For the entries that follow, state how many lines include the word "Gemini", giving the number and nothing else.

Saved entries
☆ ☆ ☆ ☆
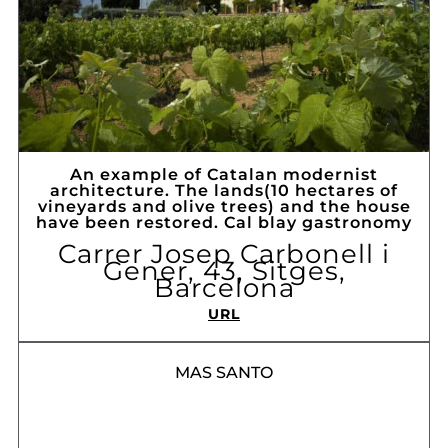
An example of Catalan modernist
architecture. The lands(10 hectares of
vineyards and olive trees) and the house
have been restored. Cal blay gastronomy
Carrer Josep Carbonell i
Gener, 43, Sitges,
Barcelona
URL
MAS SANTO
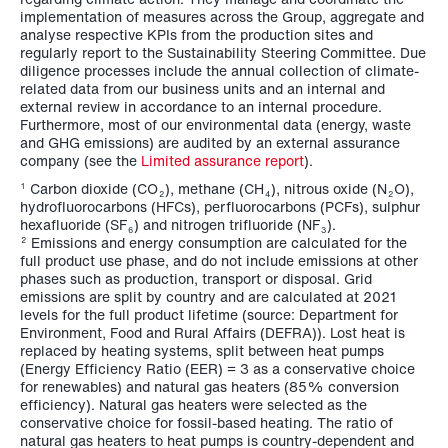
implementation of measures across the Group, aggregate and
analyse respective KPIs from the production sites and
regularly report to the Sustainability Steering Committee. Due
diligence processes include the annual collection of climate-
related data from our business units and an internal and
external review in accordance to an internal procedure.
Furthermore, most of our environmental data (energy, waste
and GHG emissions) are audited by an external assurance
company (see the
Limited assurance report
).
Carbon dioxide (CO
), methane (CH
), nitrous oxide (N
O),
1
2
4
2
hydrofluorocarbons (HFCs), perfluorocarbons (PCFs), sulphur
hexafluoride (SF
) and nitrogen trifluoride (NF
).
6
3
Emissions and energy consumption are calculated for the
2
full product use phase, and do not include emissions at other
phases such as production, transport or disposal. Grid
emissions are split by country and are calculated at 2021
levels for the full product lifetime (source: Department for
Environment, Food and Rural Affairs (DEFRA)). Lost heat is
replaced by heating systems, split between heat pumps
(Energy Efficiency Ratio (EER) = 3 as a conservative choice
for renewables) and natural gas heaters (85% conversion
efficiency). Natural gas heaters were selected as the
conservative choice for fossil-based heating. The ratio of
natural gas heaters to heat pumps is country-dependent and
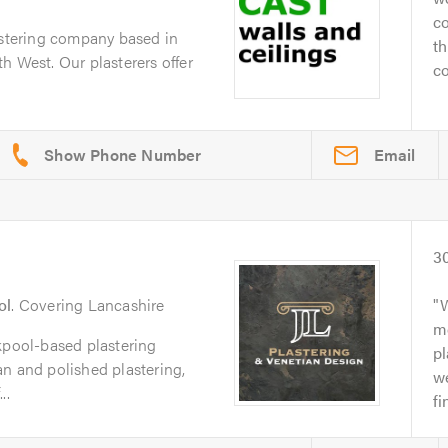
co
astering company based in
th
h West. Our plasterers offer
co
Email
3
ol
. Covering Lancashire
W
me
kpool-based plastering
pl
n and polished plastering,
w
..
fi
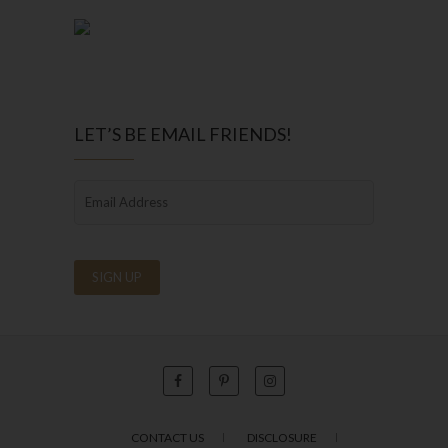
LET’S BE EMAIL FRIENDS!
CONTACT US
DISCLOSURE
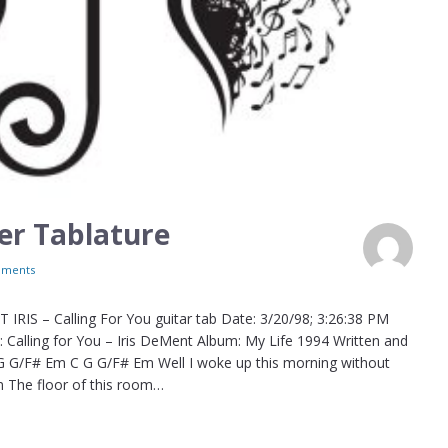
ler Tablature
ments
IRIS – Calling For You guitar tab Date: 3/20/98; 3:26:38 PM
Calling for You – Iris DeMent Album: My Life 1994 Written and
 G G/F# Em C G G/F# Em Well I woke up this morning without
m The floor of this room…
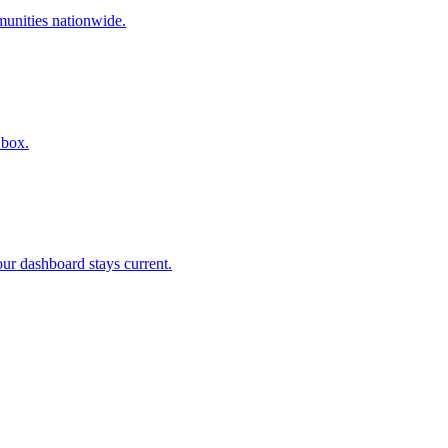
munities nationwide.
 box.
r dashboard stays current.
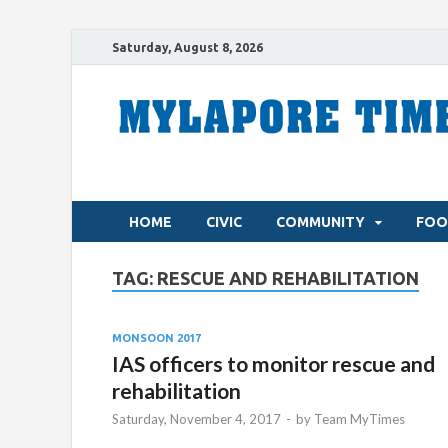
Saturday, August 8, 2026
HOME
CIVIC
COMMUNITY
FOO
TAG:
RESCUE AND REHABILITATION
MONSOON 2017
IAS officers to monitor rescue and
rehabilitation
Saturday, November 4, 2017
-
by
Team MyTimes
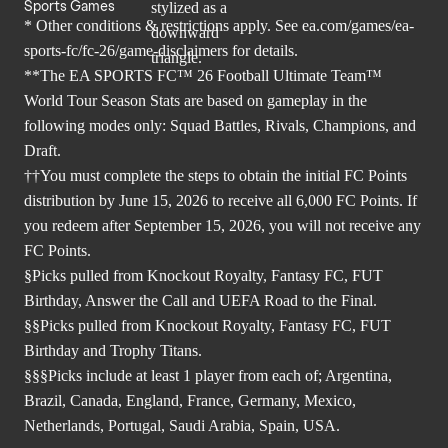
Sports Games
* Other conditions & restrictions apply. See
ea.com/games/ea-
sports-fc/fc-26/game-disclaimers
for details.
**The EA SPORTS FC™ 26 Football Ultimate Team™
World Tour Season Stats are based on gameplay in the
following modes only: Squad Battles, Rivals, Champions, and
Draft.
††You must complete the steps to obtain the initial FC Points
distribution by June 15, 2026 to receive all 6,000 FC Points. If
you redeem after September 15, 2026, you will not receive any
FC Points.
§Picks pulled from Knockout Royalty, Fantasy FC, FUT
Birthday, Answer the Call and UEFA Road to the Final.
§§Picks pulled from Knockout Royalty, Fantasy FC, FUT
Birthday and Trophy Titans.
§§§Picks include at least 1 player from each of; Argentina,
Brazil, Canada, England, France, Germany, Mexico,
Netherlands, Portugal, Saudi Arabia, Spain, USA.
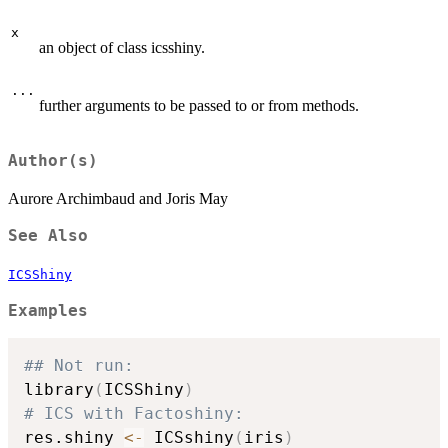
x
an object of class icsshiny.
...
further arguments to be passed to or from methods.
Author(s)
Aurore Archimbaud and Joris May
See Also
ICSShiny
Examples
## Not run: 
library
(
ICSShiny
)
# ICS with Factoshiny:
res.shiny 
<-
 ICSshiny
(
iris
)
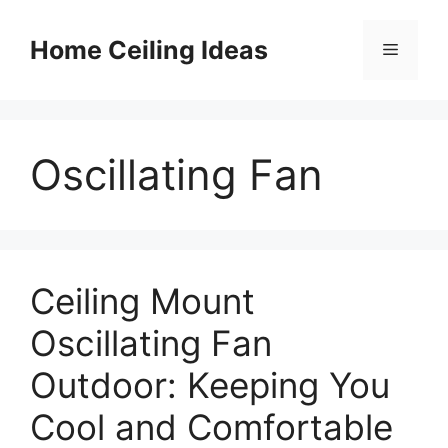
Skip
to
Home Ceiling Ideas
Menu
content
Oscillating Fan
Ceiling Mount
Oscillating Fan
Outdoor: Keeping You
Cool and Comfortable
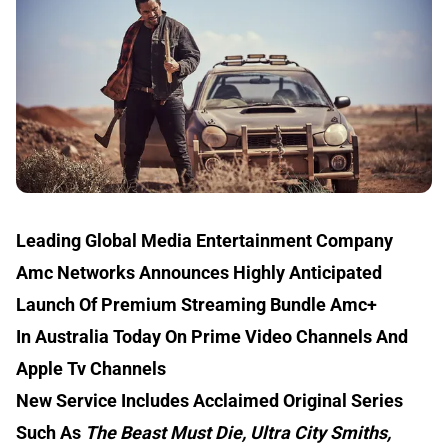
Leading Global Media Entertainment Company
Amc Networks Announces Highly Anticipated
Launch Of Premium Streaming Bundle Amc+
In Australia Today On Prime Video Channels And
Apple Tv Channels
New Service Includes Acclaimed Original Series
Such As
The Beast Must Die, Ultra City Smiths,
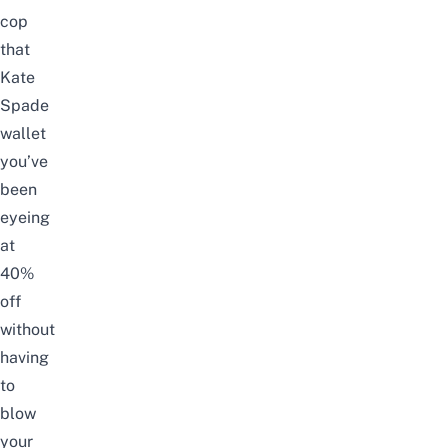
cop
that
Kate
Spade
wallet
you’ve
been
eyeing
at
40%
off
without
having
to
blow
your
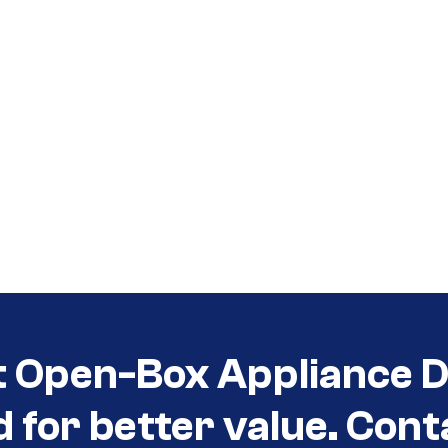
t Open-Box Appliance D
d for better value. Cont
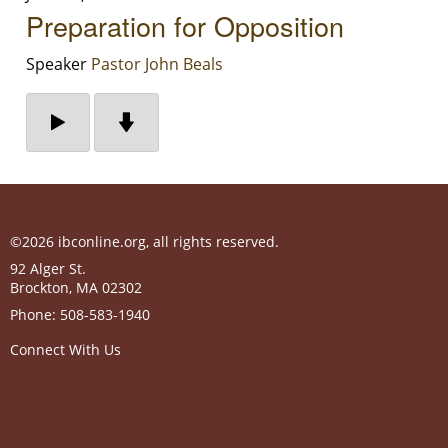
Preparation for Opposition
Speaker
Pastor John Beals
©2026 ibconline.org, all rights reserved.
92 Alger St.
Brockton
,
MA
02302
Phone:
508-583-1940
Connect With Us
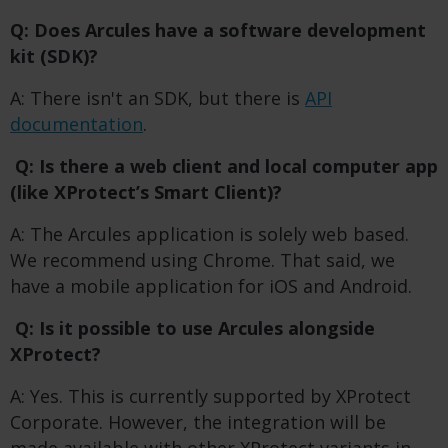
Q: Does Arcules have a software development
kit (SDK)?
A: There isn't an SDK, but there is
API
documentation
.
Q: Is there a web client and local computer app
(like XProtect’s Smart Client)?
A: The Arcules application is solely web based.
We recommend using Chrome. That said, we
have a mobile application for iOS and Android.
Q: Is it possible to use Arcules alongside
XProtect?
A: Yes. This is currently supported by XProtect
Corporate. However, the integration will be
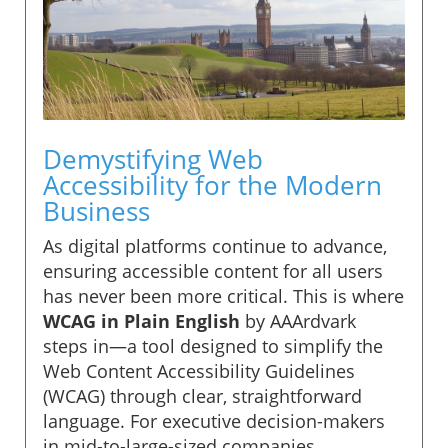
Demystifying Web
Accessibility for the Modern
Business
As digital platforms continue to advance,
ensuring accessible content for all users
has never been more critical. This is where
WCAG in Plain English
by AAArdvark
steps in—a tool designed to simplify the
Web Content Accessibility Guidelines
(WCAG) through clear, straightforward
language. For executive decision-makers
in mid-to-large-sized companies,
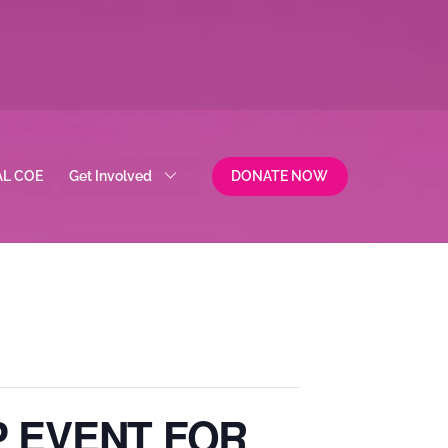
AL COE
Get Involved
DONATE NOW
P EVENT FOR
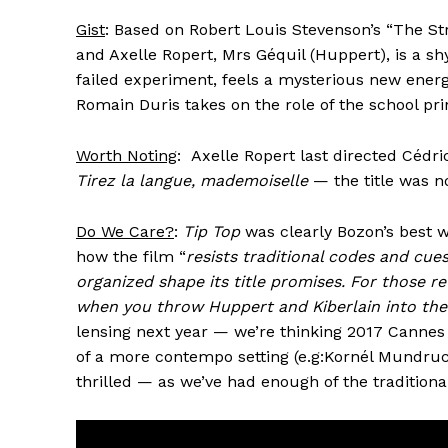
Gist
: Based on Robert Louis Stevenson’s “The Str
and Axelle Ropert, Mrs Géquil (Huppert), is a sh
failed experiment, feels a mysterious new ener
Romain Duris takes on the role of the school pri
Worth Noting
: Axelle Ropert last directed Cédr
Tirez la langue, mademoiselle
— the title was no
Do We Care?
:
Tip Top
was clearly Bozon’s best w
how the film “
resists traditional codes and cues
organized shape its title promises. For those re
when you throw Huppert and Kiberlain into the 
lensing next year — we’re thinking 2017 Cannes 
of a more contempo setting (e.g:Kornél Mundru
thrilled — as we’ve had enough of the tradition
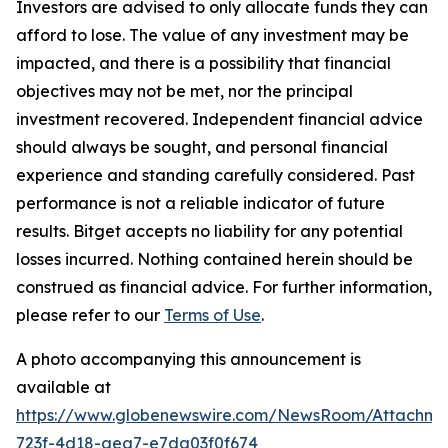
Investors are advised to only allocate funds they can
afford to lose. The value of any investment may be
impacted, and there is a possibility that financial
objectives may not be met, nor the principal
investment recovered. Independent financial advice
should always be sought, and personal financial
experience and standing carefully considered. Past
performance is not a reliable indicator of future
results. Bitget accepts no liability for any potential
losses incurred. Nothing contained herein should be
construed as financial advice. For further information,
please refer to our
Terms of Use
.
A photo accompanying this announcement is
available at
https://www.globenewswire.com/NewsRoom/Attachme
723f-4d18-aea7-e7da03f0f674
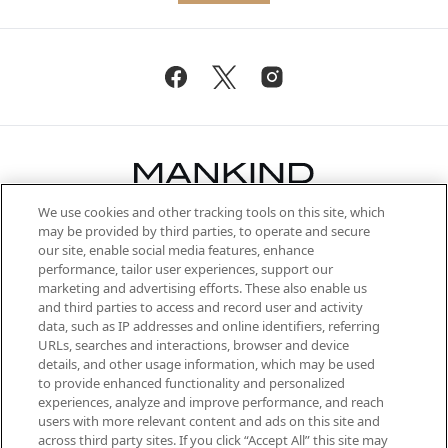
We use cookies and other tracking tools on this site, which
Be the first to know about the latest
may be provided by third parties, to operate and secure
arrivals, from niche and established
our site, enable social media features, enhance
brands, seasonal trends and receive
performance, tailor user experiences, support our
exclusive editorial from the Sunday
marketing and advertising efforts. These also enable us
Supplement.
and third parties to access and record user and activity
data, such as IP addresses and online identifiers, referring
Cookie Consent
URLs, searches and interactions, browser and device
details, and other usage information, which may be used
Do Not Sell or Share My Personal
to provide enhanced functionality and personalized
Information
experiences, analyze and improve performance, and reach
users with more relevant content and ads on this site and
HELP & INFORMATION
across third party sites. If you click “Accept All” this site may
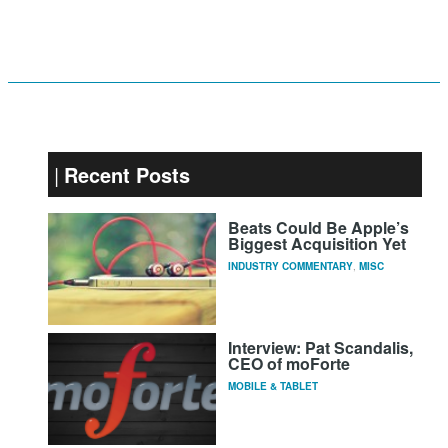
Recent Posts
Beats Could Be Apple’s
Biggest Acquisition Yet
INDUSTRY COMMENTARY
,
MISC
Interview: Pat Scandalis,
CEO of moForte
MOBILE & TABLET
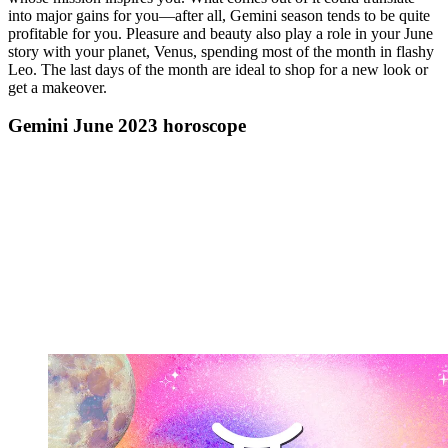
into major gains for you—after all, Gemini season tends to be quite
profitable for you. Pleasure and beauty also play a role in your June
story with your planet, Venus, spending most of the month in flashy
Leo. The last days of the month are ideal to shop for a new look or
get a makeover.
Gemini June 2023 horoscope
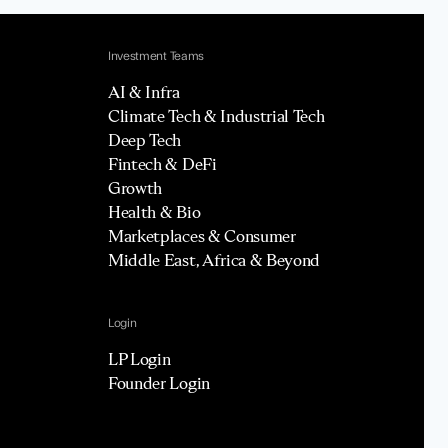
Investment Teams
AI & Infra
Climate Tech & Industrial Tech
Deep Tech
Fintech & DeFi
Growth
Health & Bio
Marketplaces & Consumer
Middle East, Africa & Beyond
Login
LP Login
Founder Login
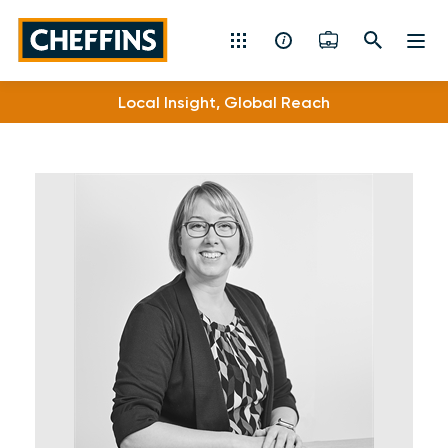
Cheffins
Local Insight, Global Reach
Residential Sales & Lettings
Machinery & Vintage Auctions
Commercial Property
Fine Art
Rural
Property Auctions
Land, Planning, Development & New Homes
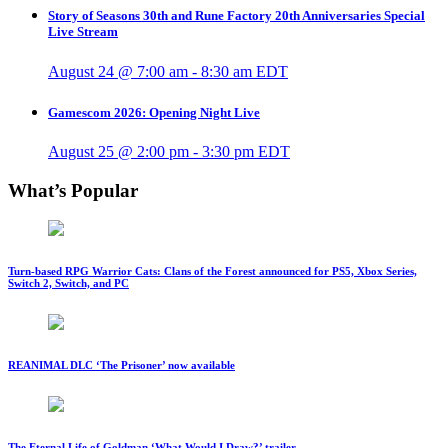
Story of Seasons 30th and Rune Factory 20th Anniversaries Special
Live Stream
August 24 @ 7:00 am
-
8:30 am
EDT
Gamescom 2026: Opening Night Live
August 25 @ 2:00 pm
-
3:30 pm
EDT
What’s Popular
Turn-based RPG Warrior Cats: Clans of the Forest announced for PS5, Xbox Series,
Switch 2, Switch, and PC
REANIMAL DLC ‘The Prisoner’ now available
The Eternal Life of Goldman ‘What Would I Draw?’ trailer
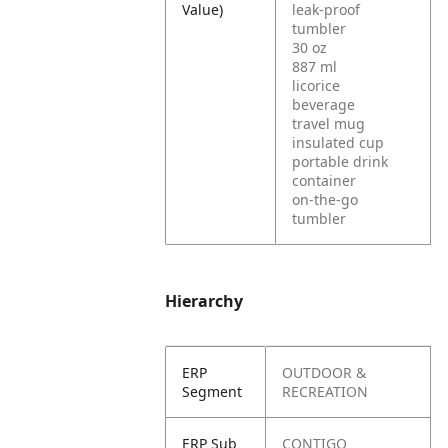
Value)
leak-proof
tumbler
30 oz
887 ml
licorice
beverage
travel mug
insulated cup
portable drink
container
on-the-go
tumbler
Hierarchy
ERP
OUTDOOR &
Segment
RECREATION
ERP Sub
CONTIGO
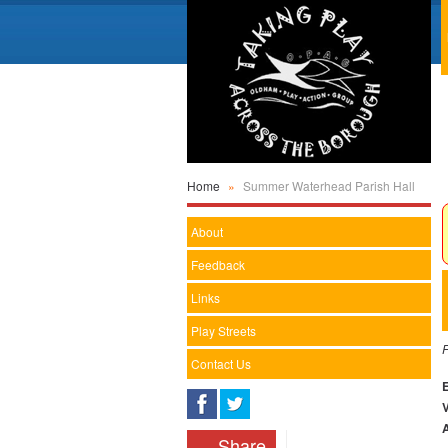
Home
»
Summer Waterhead Parish Hall
About
Feedback
Links
Play Streets
F
Contact Us
Share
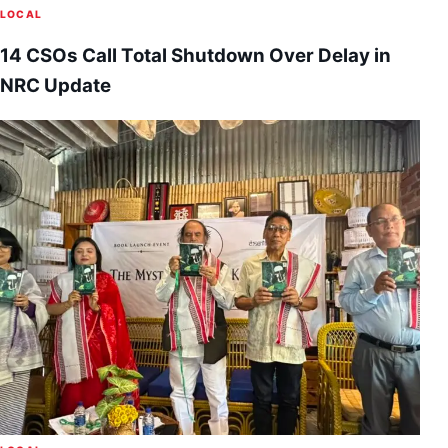
LOCAL
14 CSOs Call Total Shutdown Over Delay in
NRC Update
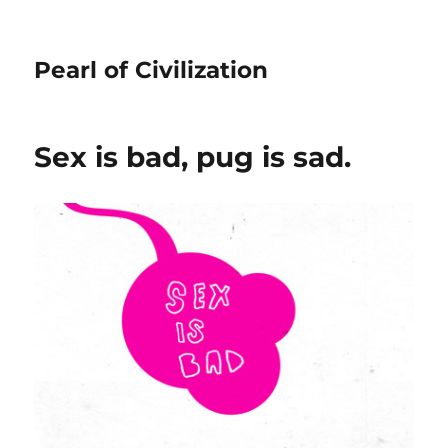
Pearl of Civilization
Sex is bad, pug is sad.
☆ ☆ ☆ ☆
Task result: 2